In order to run the dashboard in Apache Superset, you should update the default configuration with the credentials of your local database. One way is to pass the settings to a configuration script as parameters.

df_stats cfg_from_opts \
    --db.type=clickhousedb+connect \
    --db.user=user \
    --db.host=localhost \
    --db.port=5432 \
    --db.name=mydb \
    --db.table=mytable \
    --outfile=./superset_dashboard.zip

NB: At this moment, the two possible values for the db.type parameter are: clickhousedb+connect and postgresql.

An alternative way is to pass the settings in a YAML file.

Assuming that you have a file config.yaml that contains the following entries,

db:
  type: clickhousedb+connect
  name: test
  user: user
  host: localhost
  port: 5432
  table: dff_stats

you can forward it to the script like this:

df_stats cfg_from_file config.yaml --outfile=./superset_dashboard.zip

The script will update the default YAML configuration files with the settings of your choice. Then, the files will be packed into a zip-archive and saved to the designated file.

Import the Dashboard Config

Import through GUI

The configuration archive can be imported via Superset GUI.

Log in to Superset, open the Dashboards tab and press the import button on the right of the screen. You will be prompted for the database password. If all of the database credentials match, the dashboard will appear in the dashboard list.

Import through API

The add-on includes a script that allows for easy interaction with Superset API.

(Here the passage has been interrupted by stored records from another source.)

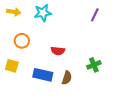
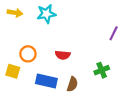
purple line: (95, 15) -> (114, 33), moved
orange circle: (22, 41) -> (28, 54), moved

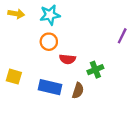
orange circle: (28, 54) -> (49, 42), moved
green cross: (102, 70) -> (95, 70), moved

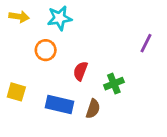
orange circle: (49, 42) -> (46, 50), moved
red semicircle: (67, 59) -> (80, 71), turned 105

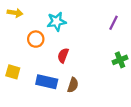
cyan star: (60, 18) -> (57, 22), moved
purple line: (146, 43) -> (113, 23), moved
green cross: (114, 84) -> (120, 60), moved

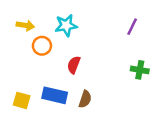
yellow arrow: (15, 13) -> (25, 25), moved
green cross: (120, 60) -> (140, 70), turned 32
yellow square: (13, 72) -> (22, 100), moved

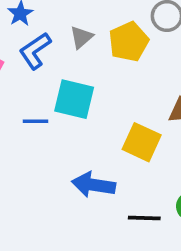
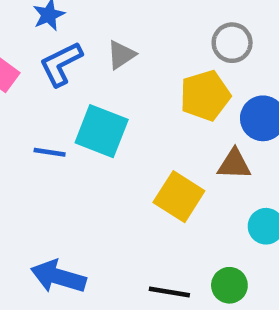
yellow pentagon: (129, 42) -> (205, 96), moved
blue arrow: (93, 185) -> (58, 277), moved

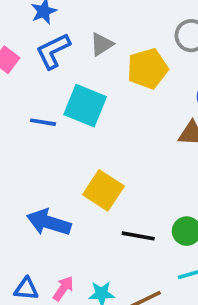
yellow pentagon: (205, 96) -> (148, 69), moved
yellow square: (179, 197) -> (103, 190), moved

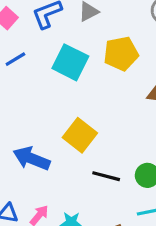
yellow pentagon: (148, 69) -> (121, 54), moved
blue line: (43, 122) -> (15, 59), moved, turned -45

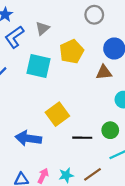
yellow square: (80, 135) -> (57, 114), turned 30

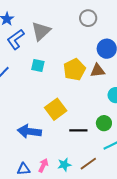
gray triangle: (42, 28) -> (41, 31), size x1.5
yellow pentagon: (72, 52) -> (74, 69), moved
cyan square: (39, 66) -> (38, 65), size x0.6

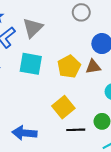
cyan square: (38, 65) -> (31, 64), size x1.6
yellow square: (56, 109) -> (63, 107), moved

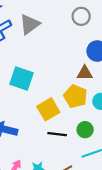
cyan square: (31, 64) -> (22, 79), moved
yellow pentagon: (69, 67) -> (75, 96), moved, turned -30

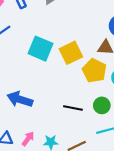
yellow square: (48, 109) -> (71, 53), moved

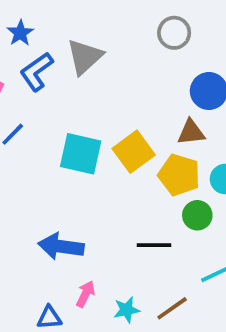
green circle: (102, 105) -> (197, 215), moved
pink arrow: (28, 139) -> (85, 294), moved

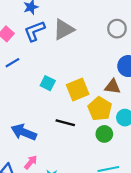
cyan square: (81, 154) -> (48, 83), size x0.6
black line: (154, 245) -> (65, 123), moved

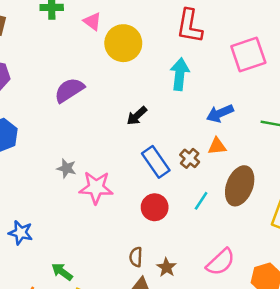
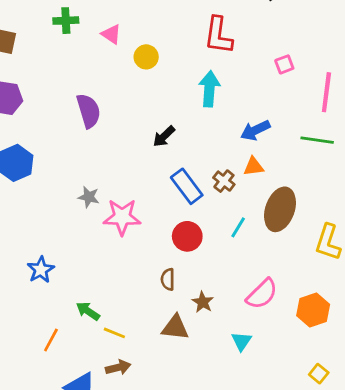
yellow circle: (123, 43) -> (146, 57), size x0.6
pink square: (248, 55) -> (284, 64), size x0.5
purple semicircle: (69, 90) -> (89, 111), turned 108
blue star: (21, 233) -> (41, 270), turned 30
brown semicircle: (136, 257) -> (168, 279), moved

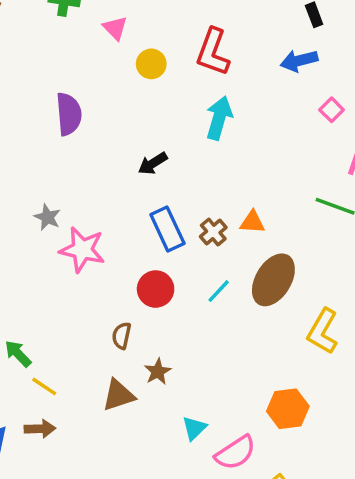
red L-shape: (218, 35) -> (213, 52), moved
pink square: (284, 64) -> (332, 110), moved, turned -36
blue arrow: (255, 130) -> (299, 61), moved
pink semicircle: (262, 294) -> (235, 453), moved
brown triangle: (175, 328) -> (118, 395), turned -36

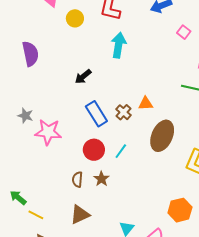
cyan line: (219, 291) -> (121, 151), moved
brown star: (158, 372) -> (101, 179), moved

As long as you have created the zip-packed configuration, you can import it using the following command. It requires that your Superset instance should run on localhost on port 8088 (standard for Superset).

df_stats import_dashboard \\
    --username=admin \\
    --password=admin \\
    --infile=./superset_dashboard.zip \\
    --db.password=password

Parameters username and password should be set to your Superset username and password.

Preset support

You can also import the dashboard to Preset, a cloud-hosted Superset instance. This is a perfect option, if your database is also hosted remotely. Use the GUI to import the zip-archive, like we did with Superset.

The service needs to be able to access and fetch your data, so do not forget to whitelist Preset IPs on the database host machine, before you import the dashboard.